- Exercise
Line by line, print the records exactly as they are, dropping the pictures.

- Given entries
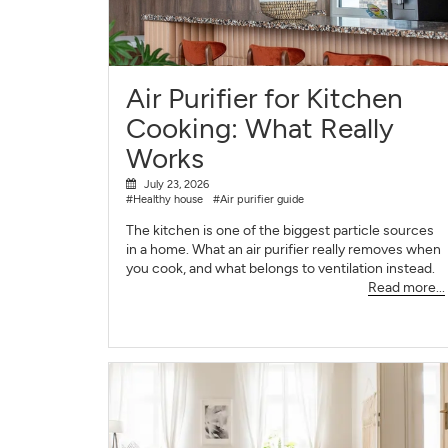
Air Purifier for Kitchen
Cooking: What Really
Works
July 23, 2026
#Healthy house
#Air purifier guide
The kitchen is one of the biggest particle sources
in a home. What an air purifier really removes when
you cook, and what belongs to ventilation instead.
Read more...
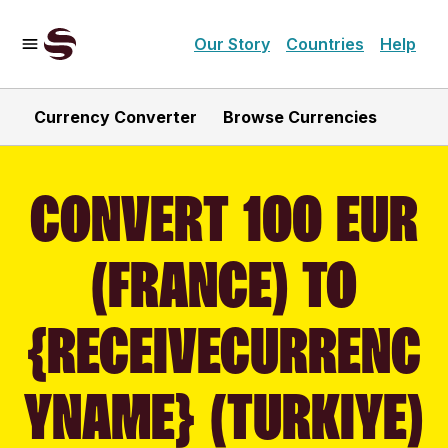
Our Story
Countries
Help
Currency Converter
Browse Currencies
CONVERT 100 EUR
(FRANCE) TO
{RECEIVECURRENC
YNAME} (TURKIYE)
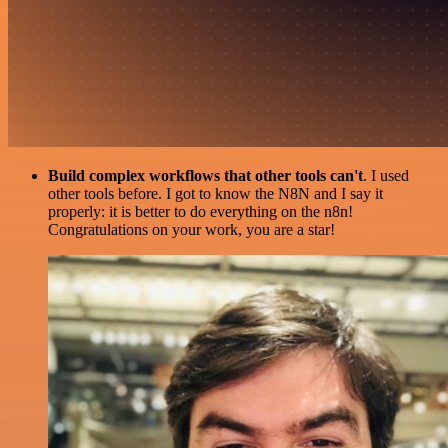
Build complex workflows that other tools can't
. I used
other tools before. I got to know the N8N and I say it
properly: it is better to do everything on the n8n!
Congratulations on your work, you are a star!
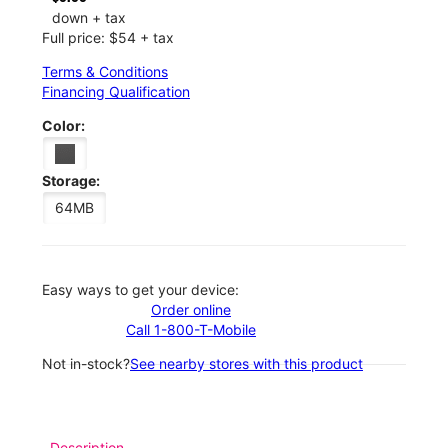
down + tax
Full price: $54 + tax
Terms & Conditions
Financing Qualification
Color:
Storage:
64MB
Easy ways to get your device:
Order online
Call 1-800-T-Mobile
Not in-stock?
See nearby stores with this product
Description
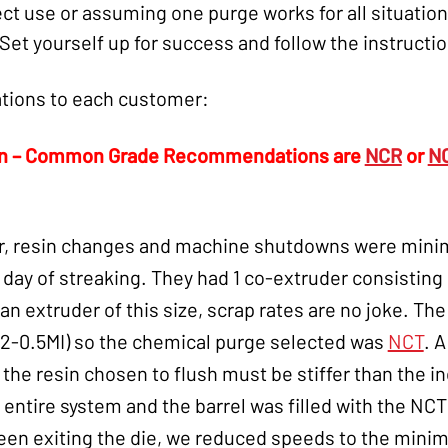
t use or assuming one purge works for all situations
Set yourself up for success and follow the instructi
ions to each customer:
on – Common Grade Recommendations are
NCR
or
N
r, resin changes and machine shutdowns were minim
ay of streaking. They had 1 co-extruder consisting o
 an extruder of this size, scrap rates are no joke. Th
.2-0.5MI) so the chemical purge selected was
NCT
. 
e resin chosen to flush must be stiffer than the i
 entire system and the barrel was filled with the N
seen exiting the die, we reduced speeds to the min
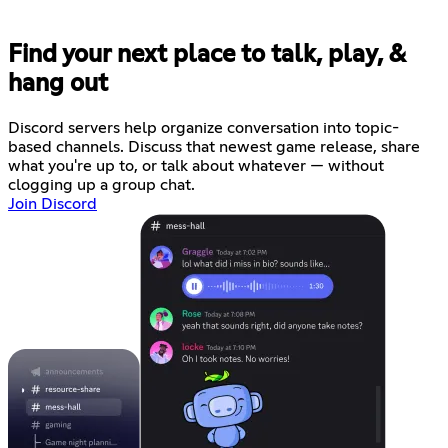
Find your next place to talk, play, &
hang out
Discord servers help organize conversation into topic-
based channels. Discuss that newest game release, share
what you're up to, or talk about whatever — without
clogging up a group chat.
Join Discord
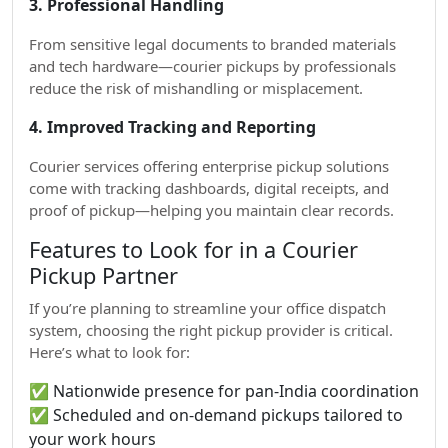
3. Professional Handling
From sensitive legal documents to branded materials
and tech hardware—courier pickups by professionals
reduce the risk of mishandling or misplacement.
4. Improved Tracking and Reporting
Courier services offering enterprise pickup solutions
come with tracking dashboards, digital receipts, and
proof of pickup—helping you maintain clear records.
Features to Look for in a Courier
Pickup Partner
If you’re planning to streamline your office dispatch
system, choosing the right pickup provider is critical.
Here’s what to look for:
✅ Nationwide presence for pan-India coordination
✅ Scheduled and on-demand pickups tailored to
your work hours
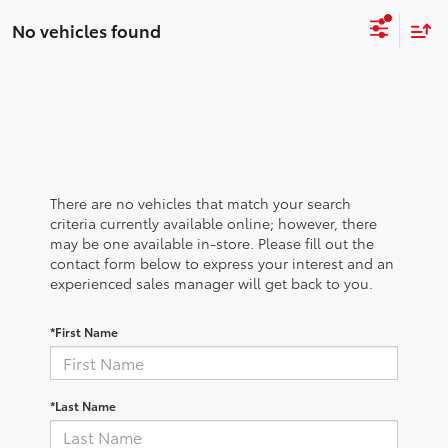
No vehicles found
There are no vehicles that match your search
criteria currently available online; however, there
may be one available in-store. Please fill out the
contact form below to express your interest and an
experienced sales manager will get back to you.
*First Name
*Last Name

- Answer to this task
Air Purifier for Kitchen
Cooking: What Really
Works
July 23, 2026
#Healthy house
#Air purifier guide
The kitchen is one of the biggest particle sources
in a home. What an air purifier really removes when
you cook, and what belongs to ventilation instead.
Read more...
Our Story
Countries
Help
Currency Converter
Browse Currencies
CONVERT 100 EUR
(FRANCE) TO
{RECEIVECURRENC
YNAME} (TURKIYE)
Build complex workflows that other tools can't
. I used
other tools before. I got to know the N8N and I say it
properly: it is better to do everything on the n8n!
Congratulations on your work, you are a star!
down + tax
Full price: $54 + tax
Terms & Conditions
Financing Qualification
Color:
Storage:
64MB
Easy ways to get your device:
Order online
Call 1-800-T-Mobile
Not in-stock?
See nearby stores with this product
Description
t use or assuming one purge works for all situations
Set yourself up for success and follow the instructi
ions to each customer:
on – Common Grade Recommendations are
NCR
or
N
r, resin changes and machine shutdowns were minim
ay of streaking. They had 1 co-extruder consisting o
 an extruder of this size, scrap rates are no joke. Th
.2-0.5MI) so the chemical purge selected was
NCT
. 
e resin chosen to flush must be stiffer than the i
 entire system and the barrel was filled with the N
seen exiting the die, we reduced speeds to the min
Find your next place to talk, play, &
hang out
Discord servers help organize conversation into topic-
based channels. Discuss that newest game release, share
what you're up to, or talk about whatever — without
clogging up a group chat.
Join Discord
3. Professional Handling
From sensitive legal documents to branded materials
and tech hardware—courier pickups by professionals
reduce the risk of mishandling or misplacement.
4. Improved Tracking and Reporting
Courier services offering enterprise pickup solutions
come with tracking dashboards, digital receipts, and
proof of pickup—helping you maintain clear records.
Features to Look for in a Courier
Pickup Partner
If you’re planning to streamline your office dispatch
system, choosing the right pickup provider is critical.
Here’s what to look for:
✅ Nationwide presence for pan-India coordination
✅ Scheduled and on-demand pickups tailored to
your work hours
No vehicles found
There are no vehicles that match your search
criteria currently available online; however, there
may be one available in-store. Please fill out the
contact form below to express your interest and an
experienced sales manager will get back to you.
*First Name
*Last Name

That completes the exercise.